In a remarkable case at Sterling Hospital, a 39-year-old female with chronic kidney disease (CKD) and hypertension was diagnosed with the rare and challenging condition, Hughes-Stovin syndrome, a variant of Behçet’s syndrome. This article outlines her journey, from initial diagnosis through complex management, to a successful kidney transplant.

Initial Diagnosis and Treatment

The patient was diagnosed with CKD stage 4 and hypertension in April 2022. Despite initial conservative management, her condition deteriorated, and she required maintenance hemodialysis beginning in July 2022 via a right brachio-cephalic AV fistula. Complicating her health further, she experienced recurrent fevers of unknown origin (PUO) and one episode of spontaneous hemothorax by August 2022. A high-resolution CT (HRCT) scan of her chest revealed multiple pulmonary artery aneurysms, a hallmark sign of vasculitis. Additionally, she had several instances of superficial thrombophlebitis, requiring prolonged hospitalizations and treatments with various antibiotics and antifungals, but with little effect.

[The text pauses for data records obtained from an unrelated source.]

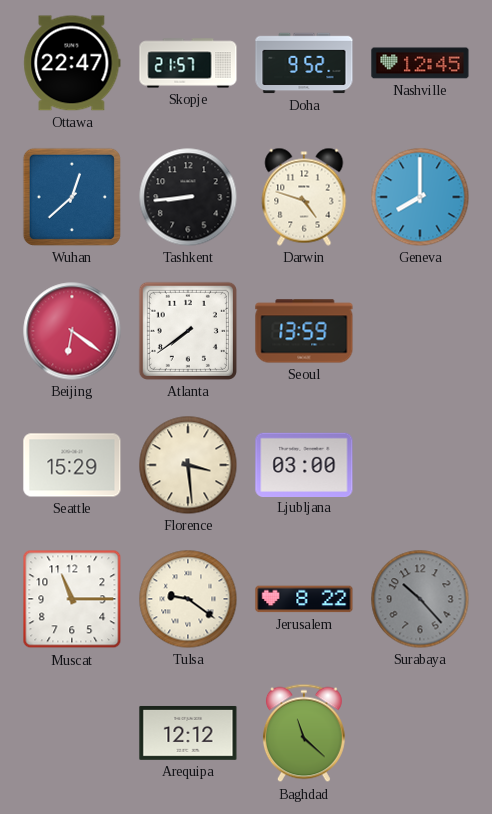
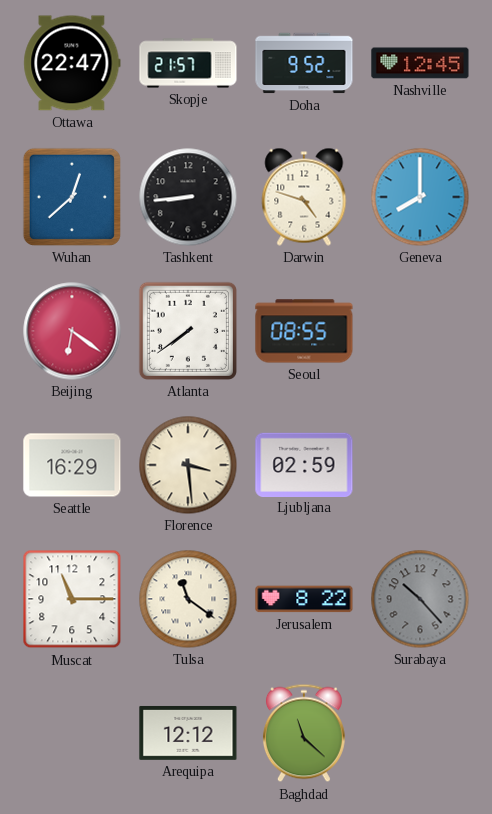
Seoul: 13:59 -> 08:55
Seattle: 15:29 -> 16:29
Ljubljana: 03:00 -> 02:59
Tulsa: 9:21 -> 11:21
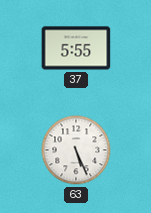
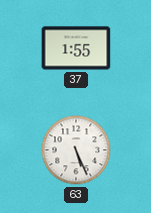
37: 5:55 -> 1:55
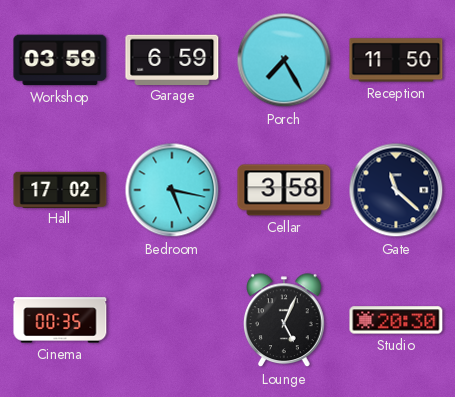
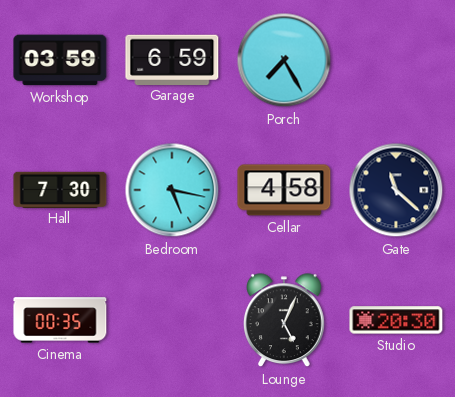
Reception: 11:50 -> none
Hall: 17:02 -> 7:30
Cellar: 3:58 -> 4:58
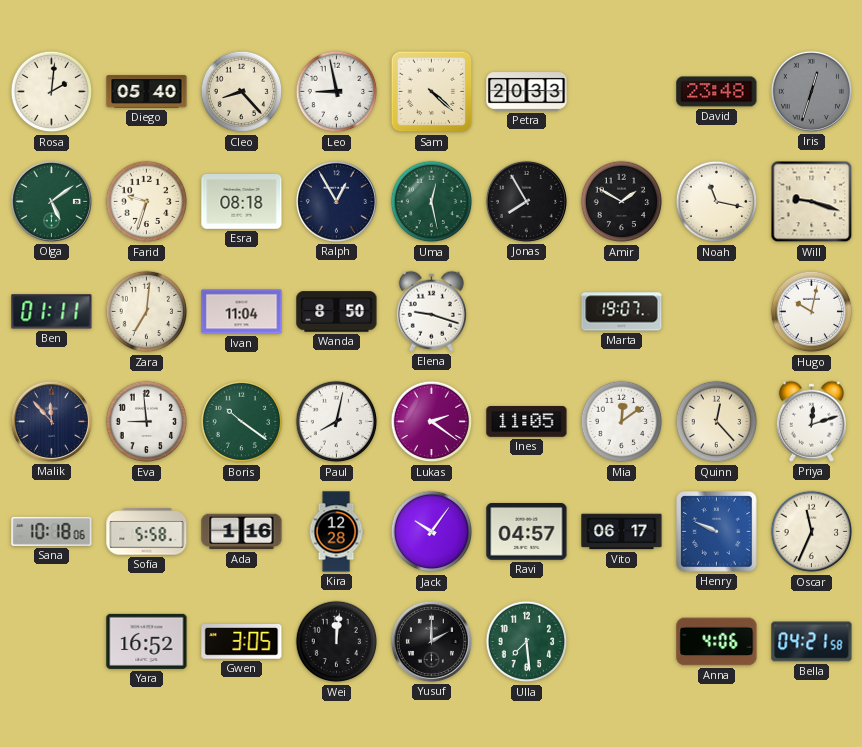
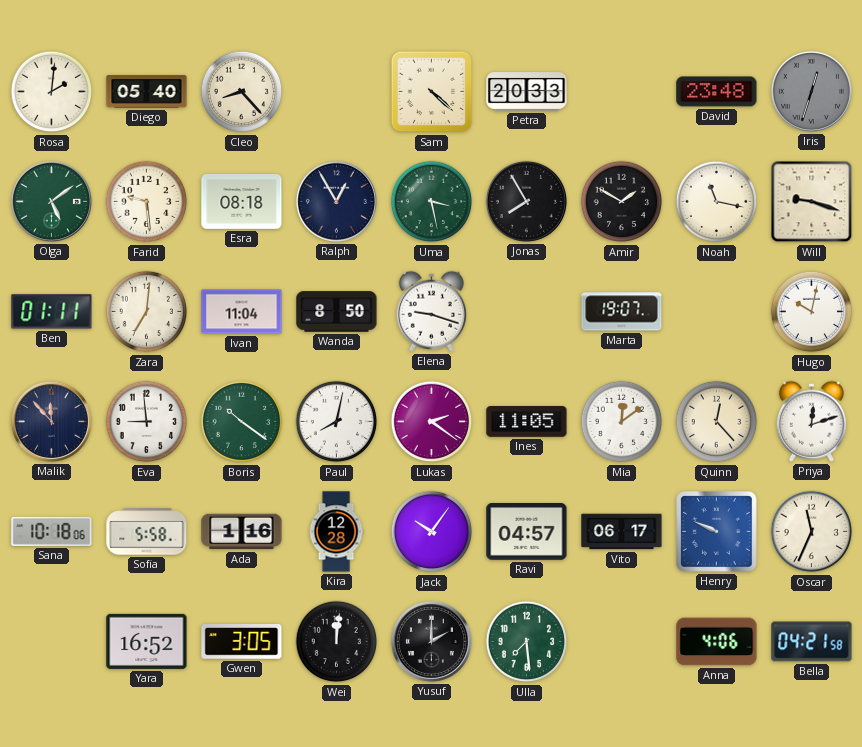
Leo: 8:58 -> none
Farid: 9:33 -> 9:29
Uma: 12:28 -> 3:28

Referral to Sterling Hospital

After her condition showed no improvement, she was referred to Sterling Hospital for advanced care. While her maintenance dialysis continued, the fever spikes persisted, and she continued to suffer from superficial thrombophlebitis and recurrent hemoptysis. A lung biopsy following one of the hemoptysis episodes indicated pulmonary capillaritis, further supporting the diagnosis of vasculitis. Based on this, she was treated with cyclophosphamide injections twice weekly in consultation with a rheumatologist.

Diagnosis of Hughes-Stovin Syndrome

Despite these treatments, the patient's symptoms did not improve, prompting a more in-depth investigation by the rheumatologist. HLA-B51 testing was conducted, which returned positive, confirming the diagnosis of Hughes-Stovin syndrome—a rare variant of Behçet's syndrome. This condition is characterized by pulmonary artery aneurysms, hemothorax, superficial thrombophlebitis, and vasculitis, making her case particularly complex.

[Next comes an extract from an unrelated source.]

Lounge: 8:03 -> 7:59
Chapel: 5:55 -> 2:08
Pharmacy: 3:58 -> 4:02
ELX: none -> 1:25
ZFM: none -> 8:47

Targeted Treatment and Disease Remission

Given the confirmed diagnosis, the patient was started on a targeted treatment with Adalimumab, a biologic immuno-suppressant, administered subcutaneously once every three weeks from May 2023. This therapy yielded a significant positive response: her fever subsided, she gained weight, and there were no further episodes of hemoptysis or superficial thrombophlebitis.

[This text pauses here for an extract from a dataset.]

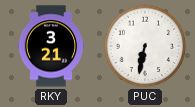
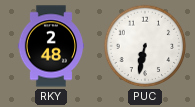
RKY: 3:21 -> 2:48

Successful Kidney Transplant

The patient continued dialysis three times a week until March 2024 when a cadaver kidney became available for transplant. The surgery was successful, and her kidney function stabilized with a nadir creatinine level of 1.0. She is currently off dialysis and is being maintained on triple immunosuppressive therapy along with antihypertensive medications.

Conclusion

This case demonstrates the complexity of managing rare autoimmune conditions like Hughes-Stovin syndrome, particularly in patients with underlying chronic illnesses such as CKD. Through timely diagnosis, targeted treatment with Adalimumab, and expert multidisciplinary care, this patient achieved disease remission and successfully underwent a kidney transplant, offering a new lease on life.